«Ciò che mi affascina maggiormente è la ricerca di forme strutturali ambigue, a cavallo tra il regno animale e quello vegetale che alludono alla polpa del corpo e alla sembianza da esse stesse sottesa», racconta Raffaello Galiotto avvicinandoci a quella sua ricerca che lui, in prima persona, muove attratto dalle peculiarità della materia naturale e artificiale, ricercandone le potenzialità espressive attraverso l’impiego sperimentale della tecnologia. «A metà tra il fossile di un lontano futuro e l’inquietante potenza del monolite, i diversi tipi di simmetria esplorati in questi lavori mostrano presenze viventi che sfidano la tenace fissità del marmo» afferma il curatore e filosofo dell’arte Alfonso Cariolato per introdurci ad Artefacta Lapis, la mostra personale di Galiotto che nasce da quella ricerca e anima gli spazi del’Ex chiesa di San Pietro in Monastero nel centro storico di Verona nei giorni del fermento mosso da ArtVerona – il presidente di VeronaFiere, Federico Bricolo, sostiene in merito: «Artefacta Lapis sintetizza mirabilmente il ruolo di Veronafiere quale catalizzatore di innovazione e cultura sul territorio. Per questo siamo orgogliosi di presentare questo progetto che esemplifica la sinergia tra memoria storica e futuro, e ringraziamo Raffaello Galiotto per averci donato queste suggestioni, capaci di ispirare tutti noi verso nuovi orizzonti».
Quella che Galiotto mette a punto per dare forma alle proprie idee è una pratica complessa, una pratica che forgia gli strumenti che concretamente sono chiamati a modellare la pietra, forzandola, incidendola, levigandola per lasciar affiorare in superficie le forme organiche disegnate al computer dall’artista. Arte e tecnologia come espressione dello spirito del tempo ma con un limite, quello che il curatore definisce «la rivincita della materia» così descritta nel testo in catalogo: «Le forme sono opera dell’uomo, ma in esse il materiale si prende la rivincita. Si lascia plasmare e nell’attimo più alto quando ormai si sarebbe indotti a credere che l’idea abbia campo libero, quasi affrancata dalla materia, dunque nel momento platonico della pura forma, a emergere è l’elemento materico con i suoi colori, le gradazioni, i toni allo stato brado. Si comprende così che non c’è forma separata dalla materia, o meglio: la forma è sempre forma-dei-materiali, con le loro peculiarità e idiosincrasie».

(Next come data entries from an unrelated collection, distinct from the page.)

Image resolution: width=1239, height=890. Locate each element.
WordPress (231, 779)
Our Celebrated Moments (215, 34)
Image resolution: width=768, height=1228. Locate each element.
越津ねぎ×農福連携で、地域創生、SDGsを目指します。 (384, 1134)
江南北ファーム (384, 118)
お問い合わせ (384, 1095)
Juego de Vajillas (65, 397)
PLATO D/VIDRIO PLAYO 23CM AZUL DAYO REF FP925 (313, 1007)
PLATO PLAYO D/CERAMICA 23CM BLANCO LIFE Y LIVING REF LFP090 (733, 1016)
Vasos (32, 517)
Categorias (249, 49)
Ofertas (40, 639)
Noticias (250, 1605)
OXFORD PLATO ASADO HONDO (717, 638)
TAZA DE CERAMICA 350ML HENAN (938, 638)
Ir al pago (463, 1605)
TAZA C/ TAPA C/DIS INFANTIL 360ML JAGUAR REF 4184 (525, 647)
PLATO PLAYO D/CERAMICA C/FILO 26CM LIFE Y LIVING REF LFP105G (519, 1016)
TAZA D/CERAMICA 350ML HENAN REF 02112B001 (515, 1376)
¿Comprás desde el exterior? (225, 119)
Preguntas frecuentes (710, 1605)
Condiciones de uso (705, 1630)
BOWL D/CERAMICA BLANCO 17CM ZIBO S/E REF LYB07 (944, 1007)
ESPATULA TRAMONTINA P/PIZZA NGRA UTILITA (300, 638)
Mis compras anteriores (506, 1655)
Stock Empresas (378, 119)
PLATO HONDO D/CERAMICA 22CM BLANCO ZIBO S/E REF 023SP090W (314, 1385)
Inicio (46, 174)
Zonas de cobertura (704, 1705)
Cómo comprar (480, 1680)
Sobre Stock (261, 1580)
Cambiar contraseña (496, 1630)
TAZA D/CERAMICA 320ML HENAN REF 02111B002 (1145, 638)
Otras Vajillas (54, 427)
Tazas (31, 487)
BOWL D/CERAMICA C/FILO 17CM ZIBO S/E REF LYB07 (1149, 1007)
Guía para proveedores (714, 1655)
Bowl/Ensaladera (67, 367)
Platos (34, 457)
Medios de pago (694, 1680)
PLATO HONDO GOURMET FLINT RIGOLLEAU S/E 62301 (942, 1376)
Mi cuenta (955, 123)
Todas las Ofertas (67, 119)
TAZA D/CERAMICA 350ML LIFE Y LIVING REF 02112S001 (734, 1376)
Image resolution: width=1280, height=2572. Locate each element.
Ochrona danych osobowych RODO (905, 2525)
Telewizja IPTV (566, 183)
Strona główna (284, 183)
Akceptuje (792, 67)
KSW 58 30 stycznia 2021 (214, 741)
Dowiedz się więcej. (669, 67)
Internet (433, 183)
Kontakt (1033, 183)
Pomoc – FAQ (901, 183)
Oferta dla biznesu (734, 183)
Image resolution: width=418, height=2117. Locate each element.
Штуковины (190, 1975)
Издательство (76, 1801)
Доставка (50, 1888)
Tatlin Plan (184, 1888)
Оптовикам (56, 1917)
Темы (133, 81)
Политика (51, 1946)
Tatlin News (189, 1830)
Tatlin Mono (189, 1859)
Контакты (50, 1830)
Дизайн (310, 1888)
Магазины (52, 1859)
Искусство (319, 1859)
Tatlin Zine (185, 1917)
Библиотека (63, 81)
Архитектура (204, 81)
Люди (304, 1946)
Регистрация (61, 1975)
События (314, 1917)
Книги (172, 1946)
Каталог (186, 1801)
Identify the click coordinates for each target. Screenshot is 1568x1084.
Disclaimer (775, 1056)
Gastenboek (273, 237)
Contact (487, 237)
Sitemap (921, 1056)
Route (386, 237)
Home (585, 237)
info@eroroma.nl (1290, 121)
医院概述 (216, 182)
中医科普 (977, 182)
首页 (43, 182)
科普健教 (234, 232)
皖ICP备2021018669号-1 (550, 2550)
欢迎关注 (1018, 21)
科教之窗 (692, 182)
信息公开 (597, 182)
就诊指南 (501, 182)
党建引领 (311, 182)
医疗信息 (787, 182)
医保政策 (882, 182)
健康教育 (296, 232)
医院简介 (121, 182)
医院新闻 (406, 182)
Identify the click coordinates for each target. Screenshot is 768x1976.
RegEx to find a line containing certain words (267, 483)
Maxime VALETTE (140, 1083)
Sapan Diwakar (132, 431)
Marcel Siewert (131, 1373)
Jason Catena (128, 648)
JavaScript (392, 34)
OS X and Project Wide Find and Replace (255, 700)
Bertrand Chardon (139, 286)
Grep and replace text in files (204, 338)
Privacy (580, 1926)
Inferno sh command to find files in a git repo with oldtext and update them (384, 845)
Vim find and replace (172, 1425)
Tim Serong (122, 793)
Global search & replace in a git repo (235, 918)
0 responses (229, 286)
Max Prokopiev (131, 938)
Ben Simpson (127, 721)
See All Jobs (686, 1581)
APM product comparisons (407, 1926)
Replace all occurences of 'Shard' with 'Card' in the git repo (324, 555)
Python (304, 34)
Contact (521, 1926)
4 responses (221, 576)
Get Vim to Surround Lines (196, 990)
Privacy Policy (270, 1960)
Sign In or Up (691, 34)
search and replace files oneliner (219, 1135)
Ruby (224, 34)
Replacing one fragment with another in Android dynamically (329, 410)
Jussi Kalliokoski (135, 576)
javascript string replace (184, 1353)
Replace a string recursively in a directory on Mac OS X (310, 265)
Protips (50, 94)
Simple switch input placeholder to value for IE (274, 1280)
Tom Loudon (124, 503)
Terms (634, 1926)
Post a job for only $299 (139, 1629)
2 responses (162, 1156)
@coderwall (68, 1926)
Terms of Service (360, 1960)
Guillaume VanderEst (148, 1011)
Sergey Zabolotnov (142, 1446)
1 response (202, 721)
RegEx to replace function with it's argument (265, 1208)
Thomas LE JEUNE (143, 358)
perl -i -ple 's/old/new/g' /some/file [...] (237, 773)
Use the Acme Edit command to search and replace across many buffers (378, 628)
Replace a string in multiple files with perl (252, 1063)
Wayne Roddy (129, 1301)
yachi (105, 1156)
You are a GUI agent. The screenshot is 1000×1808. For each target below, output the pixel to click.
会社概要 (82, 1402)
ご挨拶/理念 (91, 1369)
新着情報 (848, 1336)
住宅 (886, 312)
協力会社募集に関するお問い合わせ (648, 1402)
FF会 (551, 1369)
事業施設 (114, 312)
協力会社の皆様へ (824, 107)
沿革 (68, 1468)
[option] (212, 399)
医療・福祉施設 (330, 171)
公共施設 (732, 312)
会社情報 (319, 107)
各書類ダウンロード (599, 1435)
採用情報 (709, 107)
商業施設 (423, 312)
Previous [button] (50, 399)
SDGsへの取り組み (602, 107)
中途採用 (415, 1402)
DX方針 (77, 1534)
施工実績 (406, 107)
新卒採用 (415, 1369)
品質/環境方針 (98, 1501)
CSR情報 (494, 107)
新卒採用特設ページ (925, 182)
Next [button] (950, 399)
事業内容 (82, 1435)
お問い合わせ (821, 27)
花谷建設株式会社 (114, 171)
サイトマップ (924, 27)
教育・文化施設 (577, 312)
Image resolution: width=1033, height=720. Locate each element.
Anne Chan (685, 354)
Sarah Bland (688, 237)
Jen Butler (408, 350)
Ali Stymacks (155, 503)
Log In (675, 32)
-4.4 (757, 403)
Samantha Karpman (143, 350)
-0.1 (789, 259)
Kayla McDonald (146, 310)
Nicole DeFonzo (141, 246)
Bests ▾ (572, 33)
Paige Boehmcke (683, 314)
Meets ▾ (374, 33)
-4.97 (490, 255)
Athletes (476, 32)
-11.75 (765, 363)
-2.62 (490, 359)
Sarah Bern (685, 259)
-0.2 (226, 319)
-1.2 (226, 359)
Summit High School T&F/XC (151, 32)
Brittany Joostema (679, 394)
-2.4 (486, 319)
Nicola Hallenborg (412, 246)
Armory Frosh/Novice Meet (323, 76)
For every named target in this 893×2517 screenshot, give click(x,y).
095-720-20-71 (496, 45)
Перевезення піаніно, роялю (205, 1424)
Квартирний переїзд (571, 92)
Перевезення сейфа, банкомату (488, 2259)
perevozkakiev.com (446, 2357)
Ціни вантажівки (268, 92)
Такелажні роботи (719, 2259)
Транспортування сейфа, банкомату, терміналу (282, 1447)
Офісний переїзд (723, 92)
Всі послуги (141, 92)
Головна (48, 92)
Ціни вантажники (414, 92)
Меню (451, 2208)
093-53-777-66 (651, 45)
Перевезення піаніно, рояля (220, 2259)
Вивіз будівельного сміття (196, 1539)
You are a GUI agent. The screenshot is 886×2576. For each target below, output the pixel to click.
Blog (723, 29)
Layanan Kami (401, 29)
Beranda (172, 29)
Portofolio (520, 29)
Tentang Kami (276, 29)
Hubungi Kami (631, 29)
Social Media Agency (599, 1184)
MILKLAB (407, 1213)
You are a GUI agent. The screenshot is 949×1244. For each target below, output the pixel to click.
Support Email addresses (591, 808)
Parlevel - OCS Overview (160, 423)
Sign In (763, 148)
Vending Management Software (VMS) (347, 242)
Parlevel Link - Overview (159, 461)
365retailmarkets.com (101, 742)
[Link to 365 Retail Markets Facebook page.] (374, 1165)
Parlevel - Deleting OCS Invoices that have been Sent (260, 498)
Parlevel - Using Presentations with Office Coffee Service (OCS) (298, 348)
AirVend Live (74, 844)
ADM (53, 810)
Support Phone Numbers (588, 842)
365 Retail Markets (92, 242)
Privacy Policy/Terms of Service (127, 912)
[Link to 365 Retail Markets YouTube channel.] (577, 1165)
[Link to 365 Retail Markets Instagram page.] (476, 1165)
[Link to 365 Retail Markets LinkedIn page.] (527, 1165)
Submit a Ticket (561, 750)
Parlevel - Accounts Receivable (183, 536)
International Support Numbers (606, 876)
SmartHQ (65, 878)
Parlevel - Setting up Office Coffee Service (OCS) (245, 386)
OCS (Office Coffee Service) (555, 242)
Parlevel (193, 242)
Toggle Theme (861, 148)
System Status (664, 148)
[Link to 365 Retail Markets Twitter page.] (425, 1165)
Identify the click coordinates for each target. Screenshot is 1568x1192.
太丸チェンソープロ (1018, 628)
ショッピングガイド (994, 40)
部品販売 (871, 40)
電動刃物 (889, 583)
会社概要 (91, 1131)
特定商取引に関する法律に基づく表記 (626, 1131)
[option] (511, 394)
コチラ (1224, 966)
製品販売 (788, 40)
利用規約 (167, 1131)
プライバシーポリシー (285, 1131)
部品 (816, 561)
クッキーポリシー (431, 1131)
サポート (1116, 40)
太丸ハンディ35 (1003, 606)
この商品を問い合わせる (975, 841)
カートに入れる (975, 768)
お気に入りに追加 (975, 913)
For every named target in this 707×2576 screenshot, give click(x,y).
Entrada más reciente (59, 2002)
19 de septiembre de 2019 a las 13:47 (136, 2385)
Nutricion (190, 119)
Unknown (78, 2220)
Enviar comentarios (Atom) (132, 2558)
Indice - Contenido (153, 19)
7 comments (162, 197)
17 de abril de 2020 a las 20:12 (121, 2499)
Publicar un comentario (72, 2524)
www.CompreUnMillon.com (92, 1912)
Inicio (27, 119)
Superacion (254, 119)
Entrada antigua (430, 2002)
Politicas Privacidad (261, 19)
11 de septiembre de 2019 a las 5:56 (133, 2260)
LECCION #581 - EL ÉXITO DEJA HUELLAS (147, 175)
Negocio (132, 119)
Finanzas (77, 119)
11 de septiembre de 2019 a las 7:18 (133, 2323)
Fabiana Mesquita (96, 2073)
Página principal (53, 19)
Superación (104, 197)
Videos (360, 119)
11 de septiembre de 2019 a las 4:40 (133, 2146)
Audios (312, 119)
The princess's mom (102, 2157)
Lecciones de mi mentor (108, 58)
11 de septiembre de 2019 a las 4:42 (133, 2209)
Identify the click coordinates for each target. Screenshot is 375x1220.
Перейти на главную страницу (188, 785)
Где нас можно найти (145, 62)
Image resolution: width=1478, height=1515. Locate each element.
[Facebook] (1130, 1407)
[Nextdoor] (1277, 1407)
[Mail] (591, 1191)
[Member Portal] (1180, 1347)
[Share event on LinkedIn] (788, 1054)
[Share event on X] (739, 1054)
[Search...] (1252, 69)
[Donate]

Nelle sculture in mostra – 21 in tutto di cui 5 inedite allestite lungo l’asse centrale della navata e nei quattro altari laterali illuminate per esaltare le increspature e le pieghe della pietra, le percettibili variazioni cromatiche delle superfici e degli spessori della materia – i colori dei marmi interagiscono di volta in volta con la figura in una modalità tale da scompaginare i limiti tra l’ideato e il naturale. L’esito di questo intreccio, tra la prestazione tecnica spinta alle estreme possibilità e il risultante dalla persistenza inaggirabile del materiale, è una singolare serie di esseri biomorfi che sembrano provenire da altri mondi. Anche gli spessori — talmente sottili da influenzare la percezione della luce e del colore — concorrono ad alimentare la creazione di un mondo altro. Nel catalogo che accompagna la mostra, Cariolato scrive in proposito che «I colori dei marmi vengono esibiti nelle loro vene più nascoste tanto da confondere i confini tra artificio e natura».